The students' union already has complaints from students about not getting "value for money".

This shift in attitude is also reflected in an increase in complaints by students to the Office of the Independent Adjudicator for Higher Education - which it attributes to fees.

"We believe that one reason for the increase is the rise in tuition fees. There is also more consumerist thinking amongst students. Students have become more assertive about their rights, and the services they are entitled to," said chief executive, Rob Behrens.

While the debate about fees was once about whether it would be a social barrier to poorer students, in practice there have been other less expected changes.

The combination of fees and debts from student loans means that university courses are judged by their price tags as well as academic worth.

Frank Furedi, social commentator and academic at the University of Kent, says that the campus culture is "unrecognisable" from a generation ago.

Students now ring lecturers at home at the weekend, he says, seeing this as being part of the service they are buying with their fees.

"They feel they can make all kinds of demands," says Prof Furedi.
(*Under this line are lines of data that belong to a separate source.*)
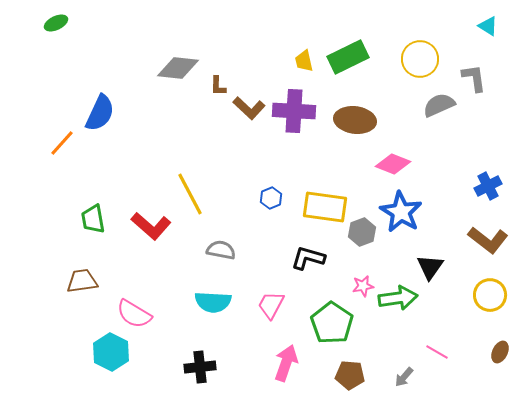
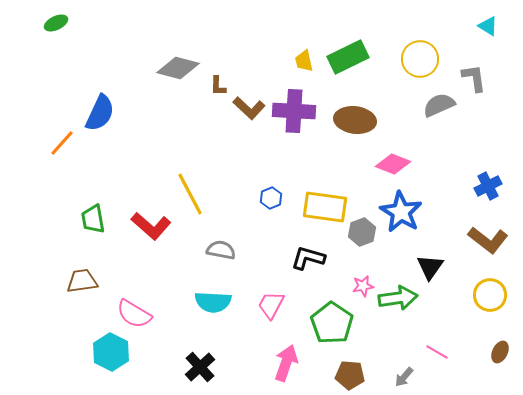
gray diamond at (178, 68): rotated 9 degrees clockwise
black cross at (200, 367): rotated 36 degrees counterclockwise
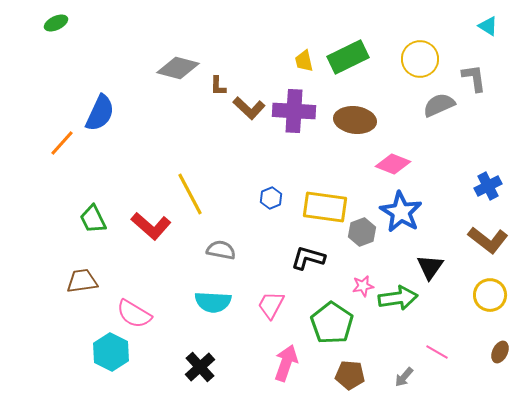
green trapezoid at (93, 219): rotated 16 degrees counterclockwise
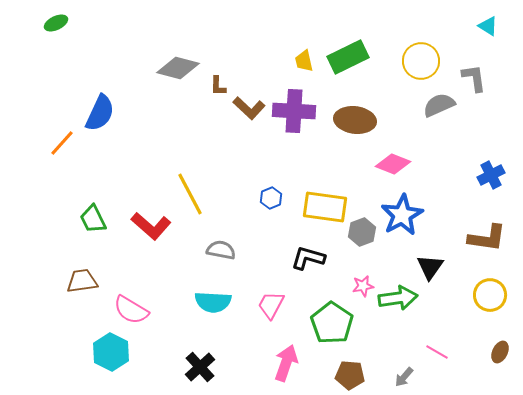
yellow circle at (420, 59): moved 1 px right, 2 px down
blue cross at (488, 186): moved 3 px right, 11 px up
blue star at (401, 212): moved 1 px right, 3 px down; rotated 12 degrees clockwise
brown L-shape at (488, 240): moved 1 px left, 2 px up; rotated 30 degrees counterclockwise
pink semicircle at (134, 314): moved 3 px left, 4 px up
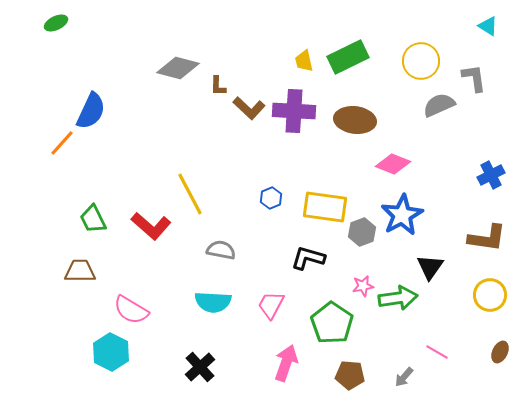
blue semicircle at (100, 113): moved 9 px left, 2 px up
brown trapezoid at (82, 281): moved 2 px left, 10 px up; rotated 8 degrees clockwise
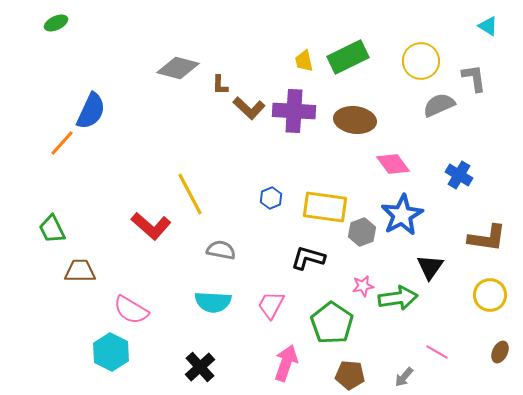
brown L-shape at (218, 86): moved 2 px right, 1 px up
pink diamond at (393, 164): rotated 32 degrees clockwise
blue cross at (491, 175): moved 32 px left; rotated 32 degrees counterclockwise
green trapezoid at (93, 219): moved 41 px left, 10 px down
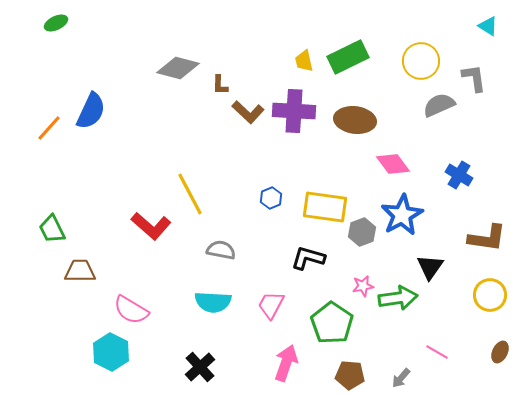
brown L-shape at (249, 108): moved 1 px left, 4 px down
orange line at (62, 143): moved 13 px left, 15 px up
gray arrow at (404, 377): moved 3 px left, 1 px down
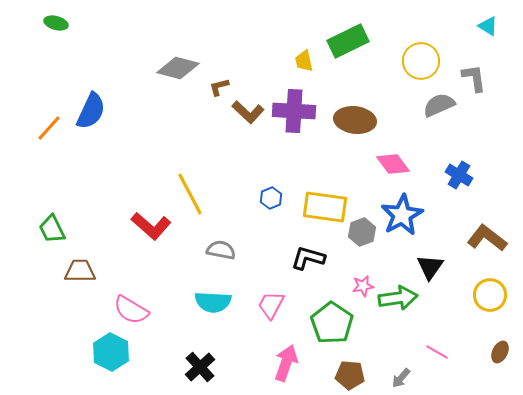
green ellipse at (56, 23): rotated 40 degrees clockwise
green rectangle at (348, 57): moved 16 px up
brown L-shape at (220, 85): moved 1 px left, 2 px down; rotated 75 degrees clockwise
brown L-shape at (487, 238): rotated 150 degrees counterclockwise
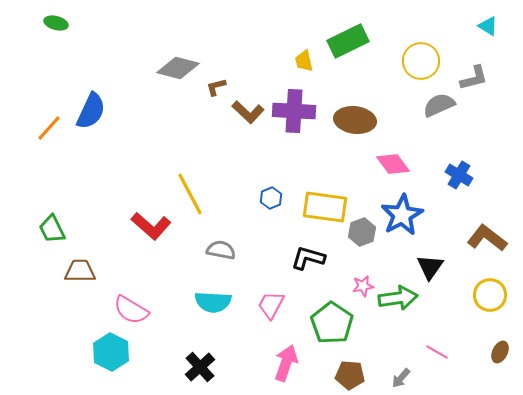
gray L-shape at (474, 78): rotated 84 degrees clockwise
brown L-shape at (219, 87): moved 3 px left
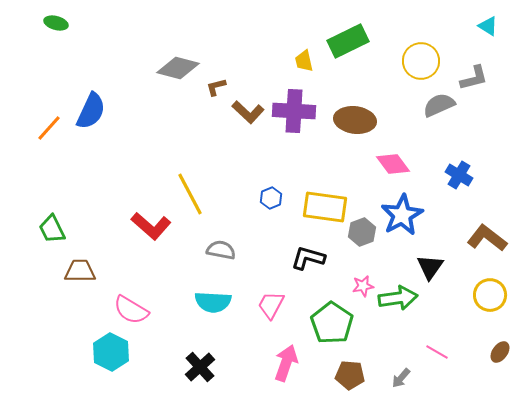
brown ellipse at (500, 352): rotated 10 degrees clockwise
"Fees give a clear and tangible form to the idea of students as consumers.

"The relationship with the student is no longer academic, it's a service provider and customer. The academic relationship is an endangered species."
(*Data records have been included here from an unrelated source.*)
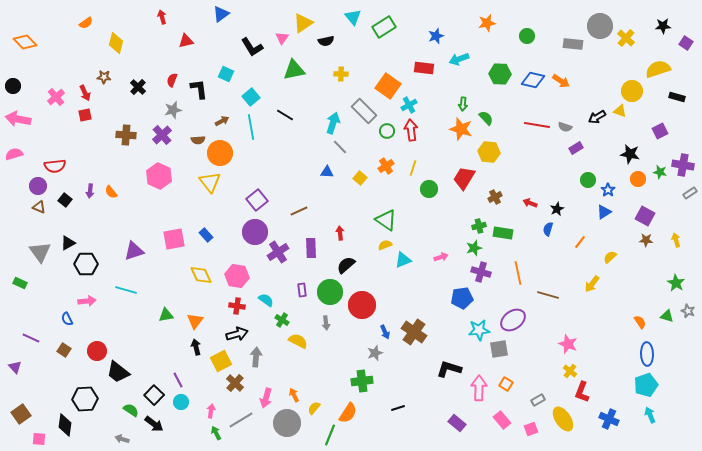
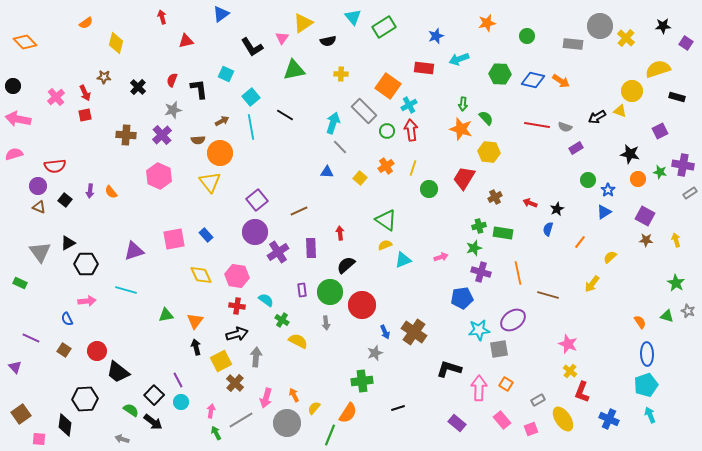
black semicircle at (326, 41): moved 2 px right
black arrow at (154, 424): moved 1 px left, 2 px up
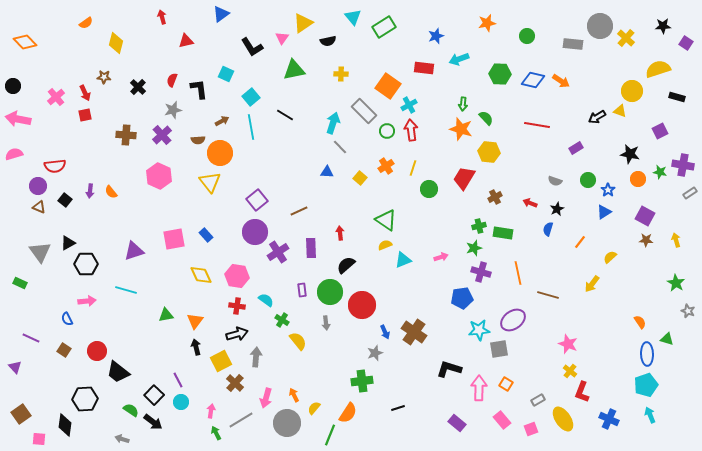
gray semicircle at (565, 127): moved 10 px left, 54 px down
green triangle at (667, 316): moved 23 px down
yellow semicircle at (298, 341): rotated 24 degrees clockwise
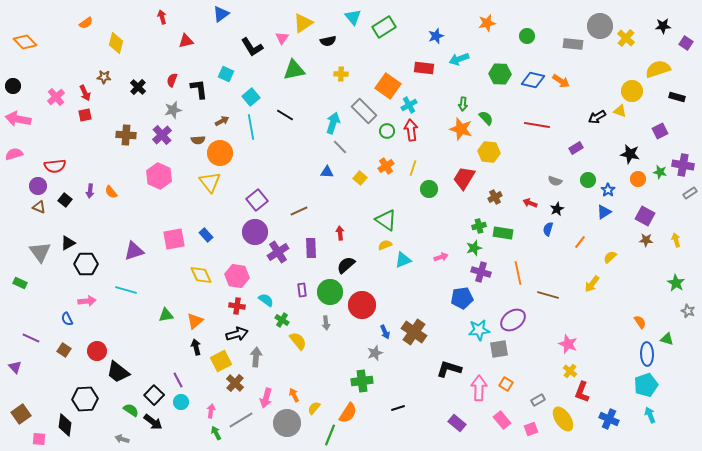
orange triangle at (195, 321): rotated 12 degrees clockwise
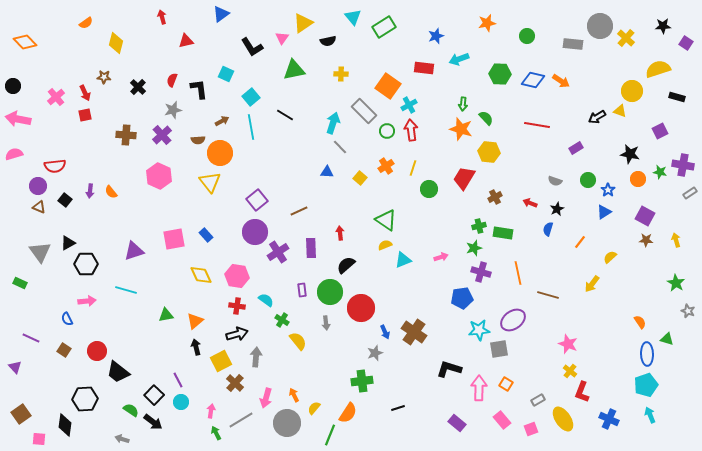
red circle at (362, 305): moved 1 px left, 3 px down
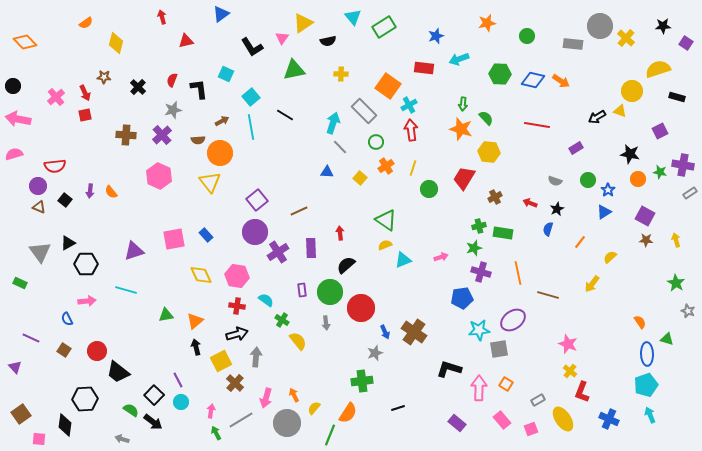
green circle at (387, 131): moved 11 px left, 11 px down
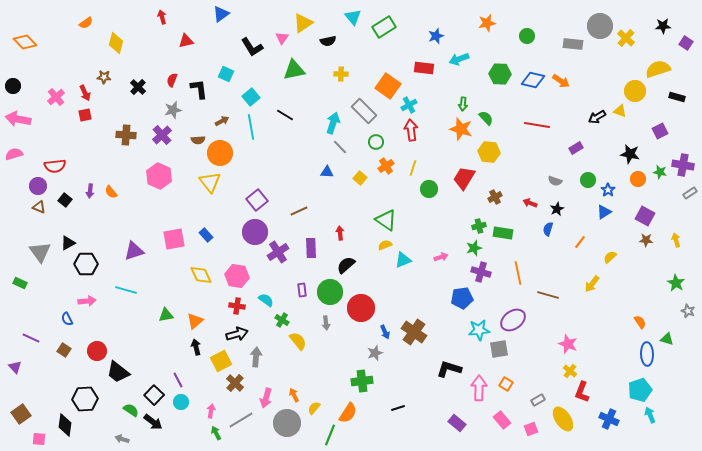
yellow circle at (632, 91): moved 3 px right
cyan pentagon at (646, 385): moved 6 px left, 5 px down
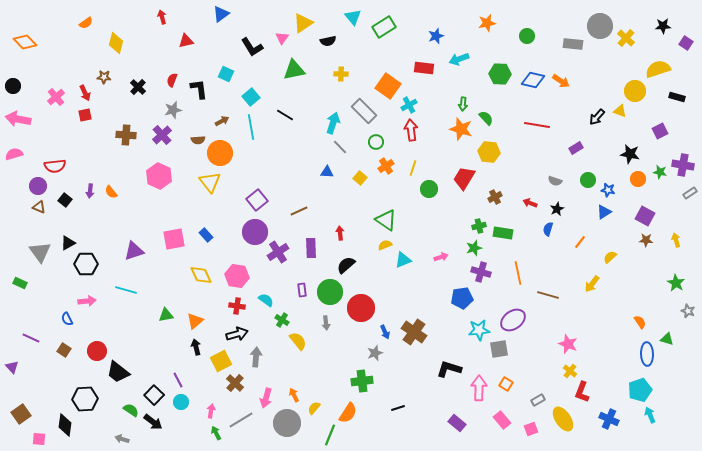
black arrow at (597, 117): rotated 18 degrees counterclockwise
blue star at (608, 190): rotated 24 degrees counterclockwise
purple triangle at (15, 367): moved 3 px left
There are still students who want to be inspired and intellectually challenged, he says.

Extended school

But the landscape is one in which many students expect to have everything done for them.

"School has extended into higher education. Students behave like schoolchildren."

If tuition fees are hiked further, he says it will intensify the sense of consumerism among students.

There are other signs of how fees have changed life on campus.

Students are more careers-focused than ever before, the accumulation of large debts putting pressure on them to get a degree that will help them in the jobs market.

Beginning a university degree course is a serious financial undertaking and that now shapes the experience of student life.

There are other practical changes. More students than ever are living at home while at university - with surveys suggesting that perhaps a fifth of students continue to live with their parents.

This in turn means that more students, particularly from less well-off families, are choosing from universities close to where they live.

Helicopter parents

The role of parents, who pay towards student costs, has also been seen as becoming more prominent.

This has been caricatured as "helicopter parents" who hover over every decision taken by their student offspring, including contacting lecturers.

Parents can now act as agents for their children in university applications - and have even been allowed to sit in on admissions interviews.

Cary Cooper, pro-vice chancellor at Lancaster University, also points to the structural consequences of a further increase in fees.

At present, he says, the current level of student debt means that many more students have to take part-time jobs to pay their way.

Another hike in fees will mean even more students will need to work - including those who will only be able to study part-time.

This will mean universities will have to adapt, such as providing courses which can be passed in individual units, accumulating credits over a number of years.

Professor Cooper says this could mean a fundamental change for higher education, moving away from the traditional model of 18 to 21-year-olds taking a three-year degree course.